To try to design the forest pathway from scratch, to aim consciously at recreating these naturally evolved orally-transmitted forms, seems a fool's errand. But again, the target is so inviting, because the music is so bewitching, words and music and rhythm and attitude all together. So who you calling fool? Writers like Gillian Welch and Norman Blake have hit gold by letting pre-copyright music by poor Americans inspire and steer them. Though it's not a big focus of this next record, I'm enjoying a little play with that method as well, because I guess, beneath the fancy talk and justifications, that kind of music is just floating my boat more than "I Got Rhythm," at this moment.




5 comments
Statistics are rarely wrong. I too have always felt that Revenge was a far better record than Very Best Of. Lol.
Enjoyed this muchly, by the way. Shared it with another musician friend of mine, too.
Man, I love Robbie's blog. I've also shared many entries with fellow musicians. I love the analogy of the architect. But sometimes you want your songs to sound like the architecture of a fun house at the fair - uninviting, a bit off, uneasy feeling. Tutti Frutti may not have a nice foyer - but there's a great room up stairs for fucking!
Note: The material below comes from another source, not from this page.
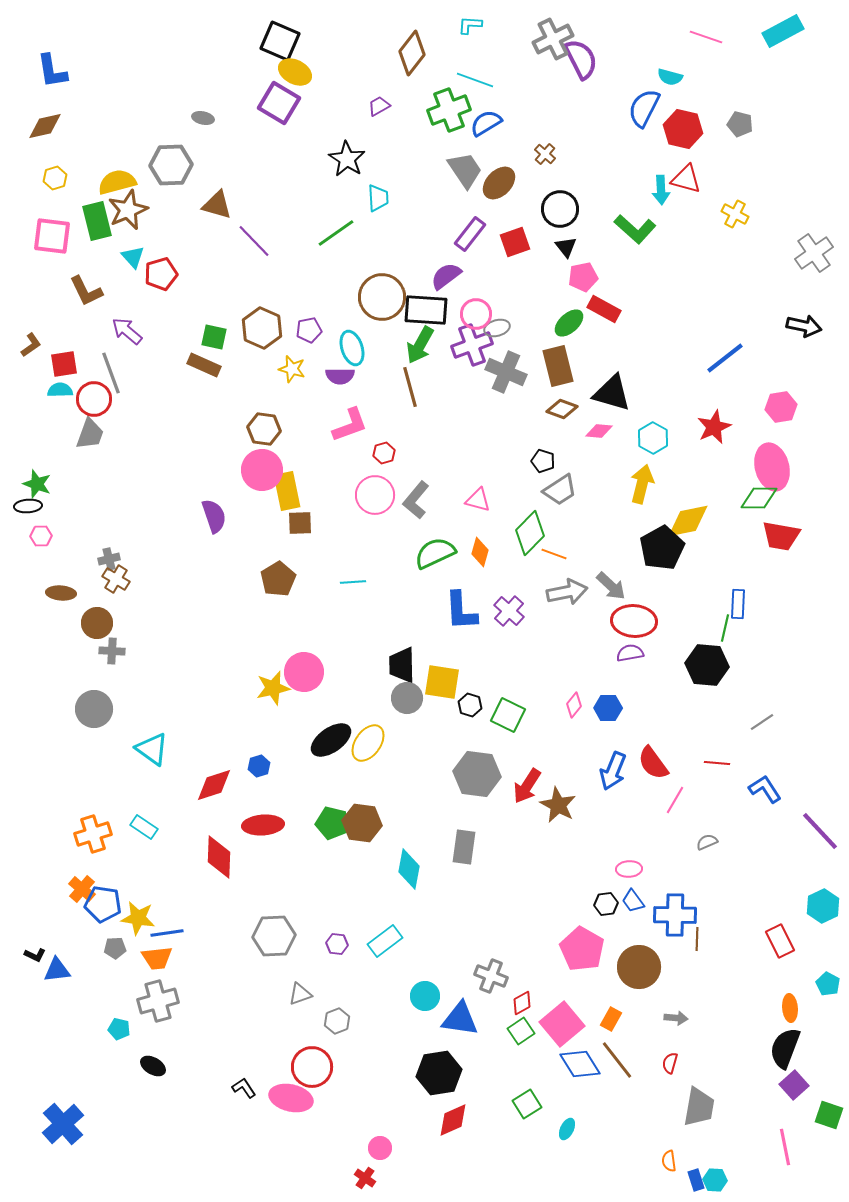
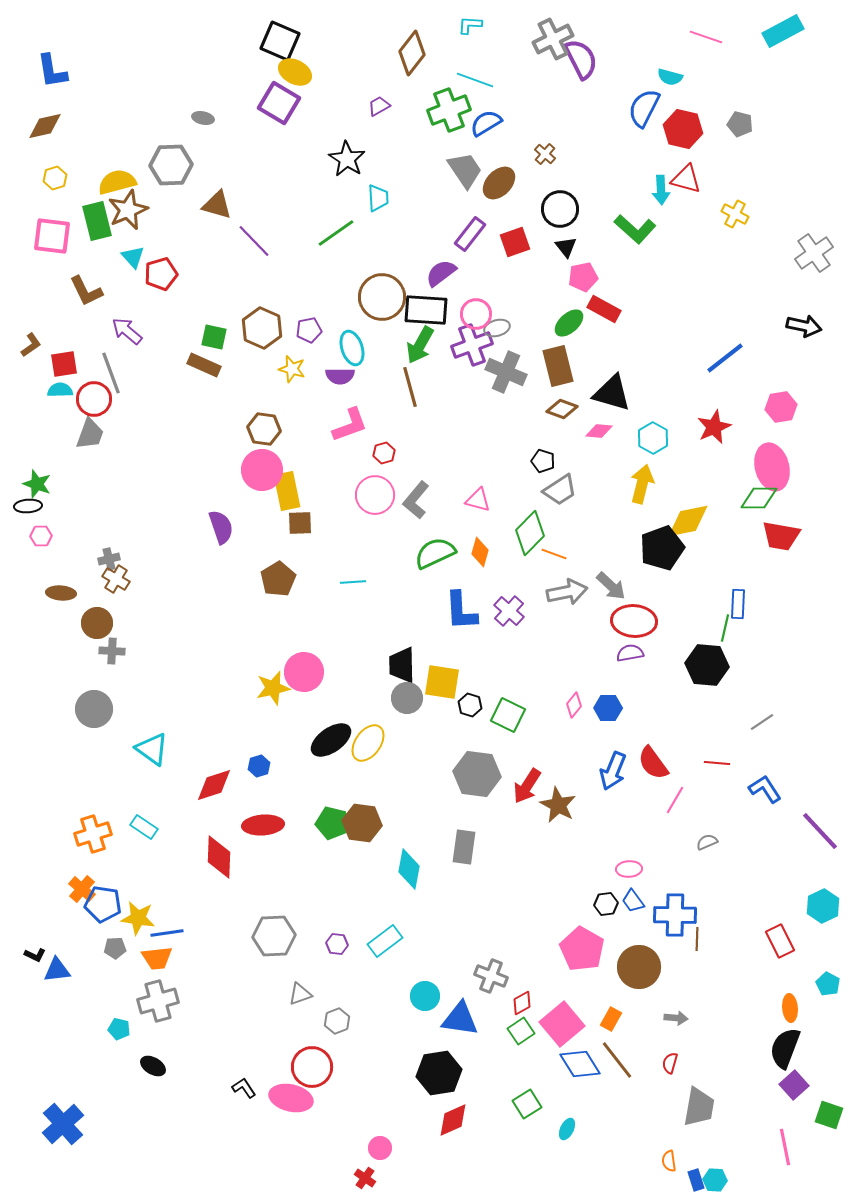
purple semicircle at (446, 276): moved 5 px left, 3 px up
purple semicircle at (214, 516): moved 7 px right, 11 px down
black pentagon at (662, 548): rotated 9 degrees clockwise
I just climbed up to the front porch because I wanted to cover "Let's Kill Saturday Night." Now I'm not sure if I even want to ring the bell.
Robbie,
I'm at the age when I wonder if I'm the only person left who remembers Dick Clark interviewing kids on American Bandstand:
"Did you like that song?"
"Yeah, it's got a good beat and I can dance to it."
That's the ticket.
And when are you coming to St. Louis, deadbeat?